- [WORK INSTRUCTION]
Count the lines in the listing below that hold the string "been". Reply with the number alone.

^^^^^^^^^^^^^^^^

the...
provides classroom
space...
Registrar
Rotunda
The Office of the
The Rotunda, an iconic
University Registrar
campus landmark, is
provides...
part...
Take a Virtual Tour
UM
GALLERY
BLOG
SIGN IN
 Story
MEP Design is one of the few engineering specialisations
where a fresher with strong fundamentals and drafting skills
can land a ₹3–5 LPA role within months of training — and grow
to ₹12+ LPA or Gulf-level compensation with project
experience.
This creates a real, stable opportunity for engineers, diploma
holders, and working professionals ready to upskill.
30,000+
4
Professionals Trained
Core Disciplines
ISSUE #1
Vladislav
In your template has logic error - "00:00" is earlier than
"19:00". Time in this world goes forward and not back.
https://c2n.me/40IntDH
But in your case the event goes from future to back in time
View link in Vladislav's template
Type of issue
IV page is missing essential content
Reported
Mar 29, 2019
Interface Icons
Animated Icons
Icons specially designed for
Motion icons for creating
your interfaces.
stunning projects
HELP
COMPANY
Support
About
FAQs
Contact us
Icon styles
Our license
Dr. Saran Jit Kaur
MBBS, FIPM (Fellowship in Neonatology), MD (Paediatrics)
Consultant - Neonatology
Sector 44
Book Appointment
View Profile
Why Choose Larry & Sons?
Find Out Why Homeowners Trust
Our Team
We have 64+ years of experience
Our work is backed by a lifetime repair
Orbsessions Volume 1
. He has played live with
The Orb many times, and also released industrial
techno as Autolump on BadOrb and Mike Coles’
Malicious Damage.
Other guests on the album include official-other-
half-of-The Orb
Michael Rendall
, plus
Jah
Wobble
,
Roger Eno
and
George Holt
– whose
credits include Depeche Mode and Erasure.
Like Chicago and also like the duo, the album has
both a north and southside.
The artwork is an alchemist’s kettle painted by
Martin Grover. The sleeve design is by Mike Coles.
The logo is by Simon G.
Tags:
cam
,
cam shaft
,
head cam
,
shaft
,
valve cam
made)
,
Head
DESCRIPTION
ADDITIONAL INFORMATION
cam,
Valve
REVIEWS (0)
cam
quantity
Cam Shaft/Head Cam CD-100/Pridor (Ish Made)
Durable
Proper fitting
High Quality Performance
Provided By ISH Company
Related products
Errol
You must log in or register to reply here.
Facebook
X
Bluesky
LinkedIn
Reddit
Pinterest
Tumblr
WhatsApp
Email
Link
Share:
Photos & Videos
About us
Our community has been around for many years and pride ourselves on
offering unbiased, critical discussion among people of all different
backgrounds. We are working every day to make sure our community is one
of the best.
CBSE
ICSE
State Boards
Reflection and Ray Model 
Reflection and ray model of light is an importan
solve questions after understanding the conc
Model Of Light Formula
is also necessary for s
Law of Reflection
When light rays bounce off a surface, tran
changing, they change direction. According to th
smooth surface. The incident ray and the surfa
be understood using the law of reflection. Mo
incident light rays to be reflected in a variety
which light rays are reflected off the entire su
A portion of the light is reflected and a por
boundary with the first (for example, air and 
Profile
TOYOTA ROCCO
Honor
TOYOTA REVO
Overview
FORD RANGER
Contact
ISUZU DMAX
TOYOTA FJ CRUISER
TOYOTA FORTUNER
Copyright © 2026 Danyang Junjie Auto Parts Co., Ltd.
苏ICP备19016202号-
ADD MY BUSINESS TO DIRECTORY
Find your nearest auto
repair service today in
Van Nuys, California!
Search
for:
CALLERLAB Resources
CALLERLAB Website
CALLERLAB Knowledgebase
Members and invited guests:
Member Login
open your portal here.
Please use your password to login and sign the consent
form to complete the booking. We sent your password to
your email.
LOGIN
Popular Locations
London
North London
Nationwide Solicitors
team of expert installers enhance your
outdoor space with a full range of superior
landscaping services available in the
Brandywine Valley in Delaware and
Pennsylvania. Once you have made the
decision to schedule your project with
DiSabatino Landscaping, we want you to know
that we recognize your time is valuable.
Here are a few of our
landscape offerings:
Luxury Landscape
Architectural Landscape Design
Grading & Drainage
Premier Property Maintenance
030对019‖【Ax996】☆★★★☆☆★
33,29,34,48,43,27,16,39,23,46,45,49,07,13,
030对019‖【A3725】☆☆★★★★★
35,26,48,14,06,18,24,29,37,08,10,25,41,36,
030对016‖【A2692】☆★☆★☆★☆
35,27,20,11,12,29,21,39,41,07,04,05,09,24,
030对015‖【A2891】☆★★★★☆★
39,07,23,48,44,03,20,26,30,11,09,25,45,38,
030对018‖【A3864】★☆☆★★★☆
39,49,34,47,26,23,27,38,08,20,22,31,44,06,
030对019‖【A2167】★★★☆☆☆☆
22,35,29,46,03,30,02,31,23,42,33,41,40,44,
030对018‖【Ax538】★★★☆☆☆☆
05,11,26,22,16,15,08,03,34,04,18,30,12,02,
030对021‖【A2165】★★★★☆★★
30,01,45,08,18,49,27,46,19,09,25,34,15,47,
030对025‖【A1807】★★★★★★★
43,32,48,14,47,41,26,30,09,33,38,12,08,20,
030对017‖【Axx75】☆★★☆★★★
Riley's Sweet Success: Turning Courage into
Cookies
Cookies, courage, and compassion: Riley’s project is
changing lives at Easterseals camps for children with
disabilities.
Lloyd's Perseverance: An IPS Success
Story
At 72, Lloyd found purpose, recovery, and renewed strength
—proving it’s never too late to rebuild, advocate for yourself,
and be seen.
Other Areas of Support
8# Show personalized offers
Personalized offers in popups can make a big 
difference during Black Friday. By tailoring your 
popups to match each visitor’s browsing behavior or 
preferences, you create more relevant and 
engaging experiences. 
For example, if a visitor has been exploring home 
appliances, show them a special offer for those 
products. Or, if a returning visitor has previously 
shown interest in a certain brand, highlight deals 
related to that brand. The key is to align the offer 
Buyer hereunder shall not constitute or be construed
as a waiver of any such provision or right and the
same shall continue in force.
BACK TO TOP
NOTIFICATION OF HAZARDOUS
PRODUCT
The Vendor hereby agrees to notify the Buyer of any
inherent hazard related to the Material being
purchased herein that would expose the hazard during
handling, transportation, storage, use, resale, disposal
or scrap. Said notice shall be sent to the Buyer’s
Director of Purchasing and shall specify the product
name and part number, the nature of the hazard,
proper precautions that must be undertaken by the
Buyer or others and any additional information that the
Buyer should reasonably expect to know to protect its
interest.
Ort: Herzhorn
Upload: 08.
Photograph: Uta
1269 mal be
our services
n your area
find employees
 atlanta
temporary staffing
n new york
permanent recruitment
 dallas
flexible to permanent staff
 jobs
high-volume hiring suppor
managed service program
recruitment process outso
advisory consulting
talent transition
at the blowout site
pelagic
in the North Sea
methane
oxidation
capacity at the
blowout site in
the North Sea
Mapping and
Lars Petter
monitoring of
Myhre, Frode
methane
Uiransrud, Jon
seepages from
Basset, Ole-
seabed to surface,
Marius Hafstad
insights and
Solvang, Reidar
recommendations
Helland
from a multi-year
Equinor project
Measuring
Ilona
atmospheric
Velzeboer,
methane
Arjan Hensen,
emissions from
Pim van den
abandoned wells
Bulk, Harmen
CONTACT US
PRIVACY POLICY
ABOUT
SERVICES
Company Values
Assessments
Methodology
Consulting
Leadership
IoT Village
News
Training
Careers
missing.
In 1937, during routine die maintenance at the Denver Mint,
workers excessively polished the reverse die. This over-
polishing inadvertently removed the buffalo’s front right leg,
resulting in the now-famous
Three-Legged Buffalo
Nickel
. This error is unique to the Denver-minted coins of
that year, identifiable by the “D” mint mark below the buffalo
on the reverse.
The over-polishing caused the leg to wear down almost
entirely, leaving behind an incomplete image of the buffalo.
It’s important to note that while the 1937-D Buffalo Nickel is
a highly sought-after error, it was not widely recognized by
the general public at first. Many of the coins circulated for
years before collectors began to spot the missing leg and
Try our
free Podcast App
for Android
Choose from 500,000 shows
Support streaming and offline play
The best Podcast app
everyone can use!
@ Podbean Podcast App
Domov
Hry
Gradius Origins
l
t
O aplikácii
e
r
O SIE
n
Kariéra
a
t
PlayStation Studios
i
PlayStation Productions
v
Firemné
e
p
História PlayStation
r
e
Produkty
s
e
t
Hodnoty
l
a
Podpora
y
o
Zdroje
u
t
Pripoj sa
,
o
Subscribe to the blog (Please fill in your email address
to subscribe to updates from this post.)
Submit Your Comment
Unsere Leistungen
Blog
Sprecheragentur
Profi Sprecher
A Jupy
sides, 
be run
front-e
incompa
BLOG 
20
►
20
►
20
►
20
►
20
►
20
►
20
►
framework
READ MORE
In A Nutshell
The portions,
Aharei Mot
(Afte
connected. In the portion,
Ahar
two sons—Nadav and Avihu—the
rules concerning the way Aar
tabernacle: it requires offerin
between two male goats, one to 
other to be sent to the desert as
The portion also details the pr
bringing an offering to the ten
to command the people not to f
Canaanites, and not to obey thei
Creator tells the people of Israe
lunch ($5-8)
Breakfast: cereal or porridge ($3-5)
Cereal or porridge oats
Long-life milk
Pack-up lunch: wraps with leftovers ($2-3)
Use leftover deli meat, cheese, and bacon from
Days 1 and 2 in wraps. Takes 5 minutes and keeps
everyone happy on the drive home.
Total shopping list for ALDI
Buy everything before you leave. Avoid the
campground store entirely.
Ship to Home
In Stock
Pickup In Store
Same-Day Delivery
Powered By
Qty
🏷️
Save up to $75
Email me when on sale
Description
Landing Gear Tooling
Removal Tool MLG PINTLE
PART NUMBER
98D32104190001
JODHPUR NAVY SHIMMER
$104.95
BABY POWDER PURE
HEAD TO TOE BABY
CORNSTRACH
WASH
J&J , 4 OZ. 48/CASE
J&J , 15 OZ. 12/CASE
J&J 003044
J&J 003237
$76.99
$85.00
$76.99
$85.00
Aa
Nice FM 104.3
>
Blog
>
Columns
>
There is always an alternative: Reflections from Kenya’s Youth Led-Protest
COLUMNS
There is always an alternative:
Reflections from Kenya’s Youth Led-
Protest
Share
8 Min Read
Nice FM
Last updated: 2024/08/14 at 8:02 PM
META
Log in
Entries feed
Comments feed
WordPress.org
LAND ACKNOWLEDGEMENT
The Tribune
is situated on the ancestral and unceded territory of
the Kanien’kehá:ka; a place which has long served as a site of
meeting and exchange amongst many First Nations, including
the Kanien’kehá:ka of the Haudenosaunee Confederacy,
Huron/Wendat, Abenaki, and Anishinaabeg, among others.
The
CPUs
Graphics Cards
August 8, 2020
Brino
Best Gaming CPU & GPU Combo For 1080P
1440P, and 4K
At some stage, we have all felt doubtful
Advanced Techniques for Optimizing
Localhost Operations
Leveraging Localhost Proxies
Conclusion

^^^^^^^^^^^^^^^^

- [RESULT BELOW]
2